Accueil Revue de presse Trafic intense à la frontière franco-suisse, proche de la normale

Trafic intense à la frontière franco-suisse, proche de la normale

A Genève, des travailleurs frontaliers ont dû parfois patienter une heure, lundi matin, pour pouvoir entrer en Suisse. Le trafic était intense, voire très intense, a indiqué la porte-parole de l’Administration fédérale des douanes Donatella Del Vecchio.

17 points de passage entre la France et le canton de Genève avaient été ouverts lundi, alors qu’en Suisse, de nombreux secteurs d’activité redémarraient. Lorsque les frontières ont été rendues imperméables au plus fort de la crise sanitaire, seuls neuf postes de douane permettaient de passer d’un pays à l’autre à Genève.

Les contrôles pour l’entrée en Suisse étaient alors systématiques, et tout le monde devait montrer patte blanche. La philosophie a depuis quelque peu changé et la souplesse est de retour. Aux heures de pointe, les vérifications poussées ne se font plus pour chaque entrant. C’est le flair des agents qui devient primordial.

Un trafic presque normal

Des contrôles systématiques peuvent toutefois être pratiqués à d’autres moments de la journée, a noté Mme Del Vecchio. Lundi matin, la circulation aux postes-frontières était à 90% des capacités habituelles. Il ne manque ainsi plus qu’un petit 10% pour retrouver la situation qui prévalait avant la crise sanitaire.

Les pendulaires sont partis très tôt ce matin afin d’éviter les bouchons et finalement se sont tous retrouvé à la même heure pour franchir la frontière, a relevé Mme Del Vecchio.
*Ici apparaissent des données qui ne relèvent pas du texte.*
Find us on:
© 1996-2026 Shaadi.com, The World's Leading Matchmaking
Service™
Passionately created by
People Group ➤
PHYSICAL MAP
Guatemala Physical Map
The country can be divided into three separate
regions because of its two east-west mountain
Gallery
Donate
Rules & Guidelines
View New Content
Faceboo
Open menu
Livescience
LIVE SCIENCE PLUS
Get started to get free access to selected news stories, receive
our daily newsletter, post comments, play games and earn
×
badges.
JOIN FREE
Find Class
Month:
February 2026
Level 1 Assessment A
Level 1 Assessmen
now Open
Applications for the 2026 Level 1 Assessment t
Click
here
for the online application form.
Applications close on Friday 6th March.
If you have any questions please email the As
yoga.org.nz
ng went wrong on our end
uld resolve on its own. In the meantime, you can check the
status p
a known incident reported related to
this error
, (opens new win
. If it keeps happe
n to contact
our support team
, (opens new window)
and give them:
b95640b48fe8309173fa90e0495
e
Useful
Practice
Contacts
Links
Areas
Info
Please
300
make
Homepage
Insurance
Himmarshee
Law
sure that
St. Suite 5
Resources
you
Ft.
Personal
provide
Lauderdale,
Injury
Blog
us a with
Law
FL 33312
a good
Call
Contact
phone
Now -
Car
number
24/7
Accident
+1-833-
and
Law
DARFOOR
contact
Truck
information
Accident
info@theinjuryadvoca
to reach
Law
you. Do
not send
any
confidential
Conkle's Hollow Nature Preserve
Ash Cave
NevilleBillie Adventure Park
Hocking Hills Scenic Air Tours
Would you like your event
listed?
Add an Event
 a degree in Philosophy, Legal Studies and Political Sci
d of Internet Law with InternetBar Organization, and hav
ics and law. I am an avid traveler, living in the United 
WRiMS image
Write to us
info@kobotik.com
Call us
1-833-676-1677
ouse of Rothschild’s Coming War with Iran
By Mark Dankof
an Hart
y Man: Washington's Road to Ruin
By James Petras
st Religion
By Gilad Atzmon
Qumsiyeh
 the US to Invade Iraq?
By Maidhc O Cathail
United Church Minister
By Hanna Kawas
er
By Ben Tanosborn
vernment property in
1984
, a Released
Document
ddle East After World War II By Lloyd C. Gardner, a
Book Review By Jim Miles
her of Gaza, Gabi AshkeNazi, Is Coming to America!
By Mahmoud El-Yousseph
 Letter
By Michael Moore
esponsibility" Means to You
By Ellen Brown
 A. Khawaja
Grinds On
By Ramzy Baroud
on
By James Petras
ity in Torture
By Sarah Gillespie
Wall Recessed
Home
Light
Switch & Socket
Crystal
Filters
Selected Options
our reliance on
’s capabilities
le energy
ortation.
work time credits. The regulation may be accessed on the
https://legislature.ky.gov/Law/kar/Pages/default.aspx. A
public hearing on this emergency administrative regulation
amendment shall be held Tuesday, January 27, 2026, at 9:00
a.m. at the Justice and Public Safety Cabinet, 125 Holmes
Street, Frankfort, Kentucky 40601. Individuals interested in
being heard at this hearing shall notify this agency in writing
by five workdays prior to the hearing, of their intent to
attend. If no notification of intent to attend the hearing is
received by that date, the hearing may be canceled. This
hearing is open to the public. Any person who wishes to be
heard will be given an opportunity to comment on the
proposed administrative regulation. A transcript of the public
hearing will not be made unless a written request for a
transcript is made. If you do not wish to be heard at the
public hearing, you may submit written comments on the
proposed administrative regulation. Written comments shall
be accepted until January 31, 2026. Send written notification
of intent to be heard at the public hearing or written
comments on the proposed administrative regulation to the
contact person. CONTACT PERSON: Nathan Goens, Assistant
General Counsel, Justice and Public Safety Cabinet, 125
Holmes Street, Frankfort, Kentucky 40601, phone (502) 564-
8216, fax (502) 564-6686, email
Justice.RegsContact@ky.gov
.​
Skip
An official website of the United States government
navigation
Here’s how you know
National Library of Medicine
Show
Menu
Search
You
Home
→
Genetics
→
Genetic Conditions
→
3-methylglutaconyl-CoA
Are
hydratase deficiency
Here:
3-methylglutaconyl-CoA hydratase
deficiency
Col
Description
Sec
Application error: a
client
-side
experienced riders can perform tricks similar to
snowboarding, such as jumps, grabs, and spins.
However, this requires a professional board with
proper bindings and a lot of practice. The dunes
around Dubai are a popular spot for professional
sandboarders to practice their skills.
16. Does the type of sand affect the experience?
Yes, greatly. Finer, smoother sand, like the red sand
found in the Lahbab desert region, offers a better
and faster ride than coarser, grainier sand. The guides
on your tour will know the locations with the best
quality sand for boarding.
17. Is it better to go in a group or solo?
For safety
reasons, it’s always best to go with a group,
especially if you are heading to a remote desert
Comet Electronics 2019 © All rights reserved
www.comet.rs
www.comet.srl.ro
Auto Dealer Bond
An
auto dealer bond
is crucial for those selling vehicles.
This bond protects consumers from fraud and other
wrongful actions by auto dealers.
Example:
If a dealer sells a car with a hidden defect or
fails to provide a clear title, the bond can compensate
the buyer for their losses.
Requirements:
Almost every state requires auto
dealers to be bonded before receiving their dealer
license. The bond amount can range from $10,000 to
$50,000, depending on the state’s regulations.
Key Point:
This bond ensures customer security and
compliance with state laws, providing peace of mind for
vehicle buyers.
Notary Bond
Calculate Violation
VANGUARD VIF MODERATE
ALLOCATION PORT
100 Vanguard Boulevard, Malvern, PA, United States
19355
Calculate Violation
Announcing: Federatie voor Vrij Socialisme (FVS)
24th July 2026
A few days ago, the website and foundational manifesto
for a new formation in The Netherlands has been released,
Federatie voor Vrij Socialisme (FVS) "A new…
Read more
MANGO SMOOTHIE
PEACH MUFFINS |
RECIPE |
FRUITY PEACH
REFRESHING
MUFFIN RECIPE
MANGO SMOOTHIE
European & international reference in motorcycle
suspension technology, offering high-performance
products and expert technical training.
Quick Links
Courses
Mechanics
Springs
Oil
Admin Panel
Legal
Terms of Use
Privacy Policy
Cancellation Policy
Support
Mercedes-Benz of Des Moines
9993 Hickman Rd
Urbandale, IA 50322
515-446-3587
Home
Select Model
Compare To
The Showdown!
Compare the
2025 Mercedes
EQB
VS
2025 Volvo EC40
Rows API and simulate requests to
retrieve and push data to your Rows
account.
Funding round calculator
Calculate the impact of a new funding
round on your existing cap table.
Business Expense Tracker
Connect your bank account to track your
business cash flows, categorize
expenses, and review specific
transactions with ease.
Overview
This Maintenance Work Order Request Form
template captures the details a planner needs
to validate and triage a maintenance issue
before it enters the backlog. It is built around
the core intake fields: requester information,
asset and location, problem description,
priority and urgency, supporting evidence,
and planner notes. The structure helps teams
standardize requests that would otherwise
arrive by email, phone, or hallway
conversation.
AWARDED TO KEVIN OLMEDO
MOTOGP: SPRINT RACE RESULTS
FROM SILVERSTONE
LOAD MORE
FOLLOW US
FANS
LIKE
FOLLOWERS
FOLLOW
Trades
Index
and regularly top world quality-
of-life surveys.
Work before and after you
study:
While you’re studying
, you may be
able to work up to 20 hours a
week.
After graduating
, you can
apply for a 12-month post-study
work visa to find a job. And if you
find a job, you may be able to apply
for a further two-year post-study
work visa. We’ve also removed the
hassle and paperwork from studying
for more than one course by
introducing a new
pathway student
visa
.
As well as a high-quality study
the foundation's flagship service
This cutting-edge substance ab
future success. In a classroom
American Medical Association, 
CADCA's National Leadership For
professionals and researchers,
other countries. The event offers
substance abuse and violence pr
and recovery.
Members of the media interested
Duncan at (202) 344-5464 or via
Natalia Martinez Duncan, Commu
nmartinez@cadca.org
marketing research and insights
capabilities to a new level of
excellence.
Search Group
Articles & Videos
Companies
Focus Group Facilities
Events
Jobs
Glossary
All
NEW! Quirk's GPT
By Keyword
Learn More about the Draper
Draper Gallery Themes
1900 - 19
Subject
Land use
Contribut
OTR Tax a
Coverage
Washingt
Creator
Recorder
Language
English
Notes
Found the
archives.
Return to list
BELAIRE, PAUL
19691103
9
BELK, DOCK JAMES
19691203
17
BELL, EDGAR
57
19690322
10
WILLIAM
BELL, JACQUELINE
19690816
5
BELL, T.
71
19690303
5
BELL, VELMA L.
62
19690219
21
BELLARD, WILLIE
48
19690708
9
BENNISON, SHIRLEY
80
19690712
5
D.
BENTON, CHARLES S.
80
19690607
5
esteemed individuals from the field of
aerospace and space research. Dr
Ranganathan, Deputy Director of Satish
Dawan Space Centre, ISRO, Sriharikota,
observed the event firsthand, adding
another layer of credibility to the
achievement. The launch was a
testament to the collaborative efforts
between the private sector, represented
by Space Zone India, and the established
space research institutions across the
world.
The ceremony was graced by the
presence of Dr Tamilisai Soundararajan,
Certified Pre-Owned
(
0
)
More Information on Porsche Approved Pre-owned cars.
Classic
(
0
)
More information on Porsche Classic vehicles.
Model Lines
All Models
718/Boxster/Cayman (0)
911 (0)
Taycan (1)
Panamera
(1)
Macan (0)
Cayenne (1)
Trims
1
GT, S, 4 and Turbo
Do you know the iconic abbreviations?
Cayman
Au Tessin, autre canton où travaillent de nombreux frontaliers, le trafic était également intense aux douanes lundi matin, mais est resté fluide.

Pas de chiffre sur les refoulements

La porte-parole n’avait pas de chiffres sur le nombre de personnes qui avait été refoulées au cours de ce premier jour de déconfinement. « Nous ne faisons pas de décompte quotidien ». Reste que depuis que la Suisse opère un filtrage à ses frontières, il faut avoir une bonne raison pour venir en terres helvètes.

Un jour, une dame a voulu se rendre en Suisse pour acheter des croquettes spéciales pour son animal de compagnie, car il lui fallait sinon se rendre jusqu’à Annecy pour trouver cette marque, a raconté Mme Del Vecchio. D’autres personnes voulaient traverser la frontière pour acheter des cigarettes ou aller au bancomat.